He has jerked off in so many socks I am surprised he doesn't have athletes dick
You are two creepy Justin Bieber quotes away from me not talking to you for the rest of the day
If I had a pelvic thrust emoticon, I would use it
I saw the video from Saturday. So, how much did I drink for me to think I was a duck and strip my clothes?
whatever a "slut portfolio" is, mine is apparently almost complete
Im sleeping in your bed. Sorry for the sand and the noise and the loud people. Im starving
Your blankets are not drunk friendly
Your drinking has interfered with your drinking. I bet you could get a scholarship to a rehab. Thats pro-level
I was about to attempt a citizen's arrest on my RA
You had a fry stuck to your face... Every five mins you would wake up, take a bite, put it back then fall asleep again...

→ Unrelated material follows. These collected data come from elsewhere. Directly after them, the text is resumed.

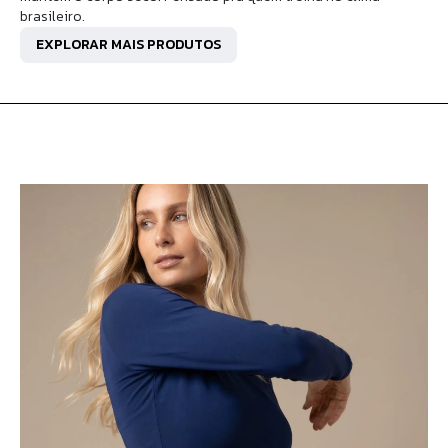
brasileiro.
EXPLORAR MAIS PRODUTOS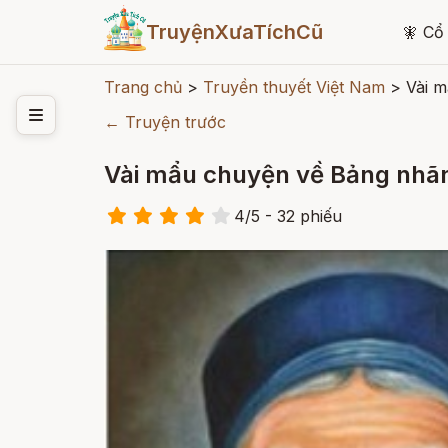
TruyệnXưaTíchCũ
🧚
Cổ 
Trang chủ
>
Truyền thuyết Việt Nam
>
Vài 
← Truyện trước
Vài mẩu chuyện về Bảng nhãn
4
/
5
- 32
phiếu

I am pretty sure I just put SoCo in the bird feeder
I'd marry him just to keep his penis in the country
the only thing she has in her apt so far is toilet paper and shot glasses. you can see where the priorities lie.
And he's back on taking these stupid testosterone supplements to kickstart him back into working out. And they just make him angry and horny all the time. I'm like great, just in time to meet my whole family for Christmas.
Woke up in a fanny pack with a bag of cocaine on my cheek
I can't come. It's so cold my uterine walls have frozen together like a cherry popsicle.
And when were you going to tell me to stop dancing on his coffee table singing "come on irene?"